Netflix has extremely high hopes for their upcoming WWII drama series, All the Light We Cannot See. How do we know? Well, for one thing, they’re putting out a trailer seven months before it actually debuts. For another, the casting and weighty material pegs it as a must-see prestige event series at year’s end.
Surprisingly, the series comes from Shawn Levy, who I guess has earned this for his work on Stranger Things, not to mention his blockbuster stuff such as Free Guy and the upcoming Deadpool 3.
All the Light We Cannot See stars Mark Ruffalo, Aria Mia Loberti, Hugh Laurie, and Louis Hoffman, telling the story of two teens, a blind French girl fleeing the Nazis with her father, and a German boy forced to become a Nazi spy.
The series is based on Anthony Doerr’s Pulitzer Prize-winning novel. Levy developed the four-part drama alongside Steven Knight.
All the Light We Cannot See hits Netflix on November 2nd.
Based on the Pulitzer Prize-winning novel, All The Light We Cannot See is a groundbreaking limited series that follows the story of Marie-Laure, a blind French girl and her father, Daniel LeBlanc, who flee German-occupied Paris with a legendary diamond to keep it from falling into the hands of the Nazis. Relentlessly pursued by a cruel Gestapo officer who seeks to possess the stone for his own selfish means, Marie-Laure and Daniel soon find refuge in St. Malo, where they take up residence with a reclusive uncle who transmits clandestine radio broadcasts as part of the resistance.

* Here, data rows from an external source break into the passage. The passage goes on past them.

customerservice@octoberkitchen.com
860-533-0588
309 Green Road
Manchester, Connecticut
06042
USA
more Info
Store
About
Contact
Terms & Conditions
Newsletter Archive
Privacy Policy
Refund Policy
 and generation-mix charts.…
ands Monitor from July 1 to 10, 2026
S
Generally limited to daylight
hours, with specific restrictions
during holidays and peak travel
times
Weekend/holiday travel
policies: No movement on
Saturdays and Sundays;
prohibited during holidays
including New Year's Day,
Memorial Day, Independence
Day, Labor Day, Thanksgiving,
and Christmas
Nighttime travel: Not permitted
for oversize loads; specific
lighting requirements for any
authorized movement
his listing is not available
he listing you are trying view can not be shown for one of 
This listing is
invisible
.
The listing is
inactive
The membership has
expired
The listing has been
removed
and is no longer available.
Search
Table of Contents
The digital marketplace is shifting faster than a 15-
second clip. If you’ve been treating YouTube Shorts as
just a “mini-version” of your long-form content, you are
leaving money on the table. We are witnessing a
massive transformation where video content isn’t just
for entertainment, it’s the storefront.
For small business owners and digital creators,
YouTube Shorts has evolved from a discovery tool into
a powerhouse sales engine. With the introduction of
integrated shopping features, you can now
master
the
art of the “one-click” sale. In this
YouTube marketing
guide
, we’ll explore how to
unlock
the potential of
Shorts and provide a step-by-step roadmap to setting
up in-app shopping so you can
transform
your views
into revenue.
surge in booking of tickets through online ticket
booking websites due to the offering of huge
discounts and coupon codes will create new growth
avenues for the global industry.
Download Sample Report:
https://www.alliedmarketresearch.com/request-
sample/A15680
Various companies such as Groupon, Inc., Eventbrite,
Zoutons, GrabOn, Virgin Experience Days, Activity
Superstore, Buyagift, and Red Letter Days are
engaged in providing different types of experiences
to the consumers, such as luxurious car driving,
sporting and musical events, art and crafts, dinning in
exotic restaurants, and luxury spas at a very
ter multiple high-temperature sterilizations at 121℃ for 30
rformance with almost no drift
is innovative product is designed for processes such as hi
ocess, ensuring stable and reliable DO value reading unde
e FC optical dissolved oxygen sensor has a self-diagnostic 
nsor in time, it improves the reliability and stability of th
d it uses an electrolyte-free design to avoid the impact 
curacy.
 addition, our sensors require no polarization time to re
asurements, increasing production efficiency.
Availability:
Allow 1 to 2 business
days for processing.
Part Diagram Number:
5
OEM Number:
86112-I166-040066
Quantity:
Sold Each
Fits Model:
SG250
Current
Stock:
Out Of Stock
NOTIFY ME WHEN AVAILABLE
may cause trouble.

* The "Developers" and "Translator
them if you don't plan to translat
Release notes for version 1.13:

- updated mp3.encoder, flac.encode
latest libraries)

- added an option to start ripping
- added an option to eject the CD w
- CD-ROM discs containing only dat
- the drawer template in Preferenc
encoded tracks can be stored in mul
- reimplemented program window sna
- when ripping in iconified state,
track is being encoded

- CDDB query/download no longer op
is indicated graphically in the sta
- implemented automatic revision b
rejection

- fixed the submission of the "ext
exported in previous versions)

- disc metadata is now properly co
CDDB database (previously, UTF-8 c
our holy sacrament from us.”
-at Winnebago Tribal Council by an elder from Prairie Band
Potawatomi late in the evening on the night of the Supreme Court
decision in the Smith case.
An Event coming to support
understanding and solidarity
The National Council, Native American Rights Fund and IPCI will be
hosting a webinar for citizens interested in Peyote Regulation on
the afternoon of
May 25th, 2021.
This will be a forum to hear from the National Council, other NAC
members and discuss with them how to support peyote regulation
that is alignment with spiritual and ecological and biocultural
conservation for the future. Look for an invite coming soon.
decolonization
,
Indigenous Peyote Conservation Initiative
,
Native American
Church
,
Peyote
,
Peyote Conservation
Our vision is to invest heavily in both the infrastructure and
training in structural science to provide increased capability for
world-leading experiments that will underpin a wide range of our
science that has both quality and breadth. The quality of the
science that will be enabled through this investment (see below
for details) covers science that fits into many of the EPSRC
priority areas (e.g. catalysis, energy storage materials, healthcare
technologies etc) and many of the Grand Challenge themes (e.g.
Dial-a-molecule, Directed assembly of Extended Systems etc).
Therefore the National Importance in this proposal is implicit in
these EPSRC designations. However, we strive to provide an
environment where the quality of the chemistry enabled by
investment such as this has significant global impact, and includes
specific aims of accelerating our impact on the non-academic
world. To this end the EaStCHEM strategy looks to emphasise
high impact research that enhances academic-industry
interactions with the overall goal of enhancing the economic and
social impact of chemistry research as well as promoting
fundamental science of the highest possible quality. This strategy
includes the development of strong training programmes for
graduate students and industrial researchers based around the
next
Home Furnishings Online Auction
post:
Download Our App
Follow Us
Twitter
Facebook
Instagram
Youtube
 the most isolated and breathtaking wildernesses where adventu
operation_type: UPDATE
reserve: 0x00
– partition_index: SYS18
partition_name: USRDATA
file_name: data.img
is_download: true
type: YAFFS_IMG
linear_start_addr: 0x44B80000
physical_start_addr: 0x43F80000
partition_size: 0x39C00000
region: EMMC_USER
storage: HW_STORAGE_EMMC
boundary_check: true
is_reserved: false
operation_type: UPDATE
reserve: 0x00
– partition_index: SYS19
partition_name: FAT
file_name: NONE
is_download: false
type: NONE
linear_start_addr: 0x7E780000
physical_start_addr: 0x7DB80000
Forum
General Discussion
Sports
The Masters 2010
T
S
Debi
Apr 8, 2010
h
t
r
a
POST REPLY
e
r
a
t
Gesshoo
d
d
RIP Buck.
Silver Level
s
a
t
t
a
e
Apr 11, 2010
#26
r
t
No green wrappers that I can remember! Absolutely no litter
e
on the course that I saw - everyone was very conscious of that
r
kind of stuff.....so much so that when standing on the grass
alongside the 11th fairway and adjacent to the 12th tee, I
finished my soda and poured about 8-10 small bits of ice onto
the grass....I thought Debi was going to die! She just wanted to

Yet here in this once-idyllic seaside city, Marie-Laure’s path also collides inexorably with the unlikeliest of kindred spirits: Werner, a brilliant teenager enlisted by Hitler’s regime to track down illegal broadcasts, who instead shares a secret connection to Marie-Laure as well as her faith in humanity and the possibility of hope.
Deftly interweaving the lives of Marie-Laure and Werner over the course of a decade, All The Light We Cannot See tells a story of the extraordinary power of human connection — a beacon of light that can lead us through even the darkest of times.